Synopsis: In Koppal villages, where a girl child is considered as a smouldering coal that could burn down families, child marriages were normal. A group of girls, powered by KHPT, are now fighting to ring in a new normal for their peers so that they could learn, make informed decisions and soar in life rather than getting confined to their matrimonial homes. However, the army of girls — the Sphoorthis — need arms in the form of access to education close to villages, better transport facilities and more.

A few kilometres down the now-narrowed highway, the landscape below the rocky hills changes. A musky, warm and evocative odour of unseen livestock permeates the feverish yellow of the evening sun.

The dusty road winds through the plains and into the village, where ruminating cows with bored looks perk their ears in sudden alertness and drop their guard almost instantly. The famous minor edicts of the great Maurya, Ashoka, are somewhere up the bordering hills, hidden from the eyes of the casual visitor.

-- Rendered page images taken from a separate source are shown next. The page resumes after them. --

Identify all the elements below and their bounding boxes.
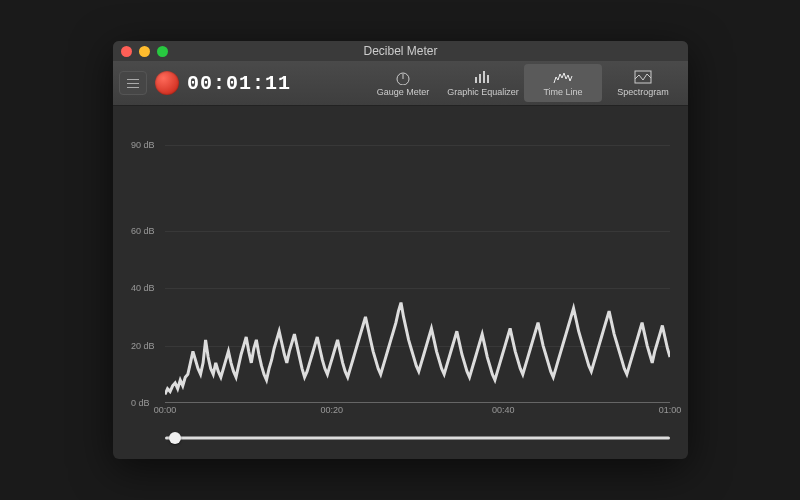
tab-label: Time Line	[543, 87, 582, 97]
menu-button[interactable]	[119, 71, 147, 95]
view-mode-tabs: Gauge Meter Graphic Equalizer Time Line …	[364, 64, 682, 102]
gridline	[165, 346, 670, 347]
elapsed-timer: 00:01:11	[187, 72, 291, 95]
scrubber-track	[165, 437, 670, 440]
scrubber-thumb[interactable]	[169, 432, 181, 444]
y-tick-label: 40 dB	[131, 283, 155, 293]
svg-rect-3	[479, 74, 481, 83]
tab-label: Spectrogram	[617, 87, 669, 97]
timeline-icon	[553, 69, 573, 85]
equalizer-icon	[473, 69, 493, 85]
app-window: Decibel Meter 00:01:11 Gauge Meter Graph…	[113, 41, 688, 459]
minimize-button[interactable]	[139, 46, 150, 57]
svg-rect-4	[483, 71, 485, 83]
y-tick-label: 60 dB	[131, 226, 155, 236]
window-title: Decibel Meter	[113, 44, 688, 58]
svg-rect-2	[475, 77, 477, 83]
chart-area: 0 dB20 dB40 dB60 dB90 dB 00:0000:2000:40…	[113, 106, 688, 425]
tab-gauge-meter[interactable]: Gauge Meter	[364, 64, 442, 102]
tab-time-line[interactable]: Time Line	[524, 64, 602, 102]
y-tick-label: 0 dB	[131, 398, 150, 408]
x-tick-label: 00:20	[320, 405, 343, 415]
zoom-button[interactable]	[157, 46, 168, 57]
record-button[interactable]	[155, 71, 179, 95]
x-tick-label: 01:00	[659, 405, 682, 415]
tab-graphic-equalizer[interactable]: Graphic Equalizer	[444, 64, 522, 102]
playback-scrubber[interactable]	[165, 429, 670, 447]
svg-rect-5	[487, 75, 489, 83]
y-tick-label: 20 dB	[131, 341, 155, 351]
toolbar: 00:01:11 Gauge Meter Graphic Equalizer T…	[113, 61, 688, 106]
titlebar[interactable]: Decibel Meter	[113, 41, 688, 61]
tab-label: Gauge Meter	[377, 87, 430, 97]
gridline	[165, 231, 670, 232]
x-axis-ticks: 00:0000:2000:4001:00	[165, 405, 670, 419]
x-tick-label: 00:00	[154, 405, 177, 415]
tab-spectrogram[interactable]: Spectrogram	[604, 64, 682, 102]
close-button[interactable]	[121, 46, 132, 57]
timeline-plot: 0 dB20 dB40 dB60 dB90 dB	[131, 116, 670, 403]
gridline	[165, 145, 670, 146]
gridline	[165, 288, 670, 289]
x-axis	[165, 402, 670, 403]
gauge-icon	[393, 69, 413, 85]
waveform-line	[165, 303, 670, 395]
traffic-lights	[113, 46, 168, 57]
tab-label: Graphic Equalizer	[447, 87, 519, 97]
spectrogram-icon	[633, 69, 653, 85]
x-tick-label: 00:40	[492, 405, 515, 415]
y-tick-label: 90 dB	[131, 140, 155, 150]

Downhill, in the villages of Koppal in northeast Karnataka, an unwritten edict — misogynist, patriarchal and retrograde — holds sway.

Unwritten it could be, but it has been drilled into the psyche of the villagers, who, to date, follow them, depriving girls of their dreams and clipping their aspirations before they take wings.

A change, a second thought, is now palpable in the villages. The change has been initiated from within, by girls — not just for girls alone, but for healthy, forward-looking generations to come.

Also Read: Cloth becomes default when menstrual cups spook girls

‘FIRs alone won’t work’

June 2025, Gangavathi: Karnataka Minister for Backward Classes Development, Kannada and Culture, Shivaraj Tangadagi minced no words at a quarterly review meeting in Koppal, a backward district in Karnataka.

“Police and the Women and Child Welfare Department officials must take the issue of child marriages seriously,” his tone was that of a warning.

Lakshmi, a guest teacher in Venkatapura, says that no child marriages have occurred in her village since 2023, thanks to KHPT’s Sphoorthi girls.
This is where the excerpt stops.